Data provided: Begin

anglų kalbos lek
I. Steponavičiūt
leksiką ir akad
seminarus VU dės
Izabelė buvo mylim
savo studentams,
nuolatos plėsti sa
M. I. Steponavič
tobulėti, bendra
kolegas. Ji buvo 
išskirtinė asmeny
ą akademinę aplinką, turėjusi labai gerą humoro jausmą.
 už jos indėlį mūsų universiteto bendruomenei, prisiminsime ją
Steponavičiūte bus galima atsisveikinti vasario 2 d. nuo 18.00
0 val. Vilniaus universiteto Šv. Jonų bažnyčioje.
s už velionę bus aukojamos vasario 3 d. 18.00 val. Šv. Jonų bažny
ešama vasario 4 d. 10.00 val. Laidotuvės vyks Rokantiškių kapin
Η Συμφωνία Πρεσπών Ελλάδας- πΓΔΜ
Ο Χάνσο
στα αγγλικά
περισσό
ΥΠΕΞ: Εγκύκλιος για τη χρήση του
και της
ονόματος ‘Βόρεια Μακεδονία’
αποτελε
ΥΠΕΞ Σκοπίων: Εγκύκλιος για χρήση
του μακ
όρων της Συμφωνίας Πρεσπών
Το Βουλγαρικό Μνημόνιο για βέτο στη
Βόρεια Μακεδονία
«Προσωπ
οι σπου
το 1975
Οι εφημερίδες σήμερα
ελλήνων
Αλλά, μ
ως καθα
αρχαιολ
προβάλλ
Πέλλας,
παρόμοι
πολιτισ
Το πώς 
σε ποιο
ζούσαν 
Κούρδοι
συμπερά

Data provided: End
Data provided: Begin

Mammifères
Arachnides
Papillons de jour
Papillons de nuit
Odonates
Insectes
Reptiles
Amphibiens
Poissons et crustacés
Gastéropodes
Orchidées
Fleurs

Data provided: End

If a line in the entries contains the word "Jonų", copy that line out.

0 val. Vilniaus universiteto Šv. Jonų bažnyčioje.
s už velionę bus aukojamos vasario 3 d. 18.00 val. Šv. Jonų bažny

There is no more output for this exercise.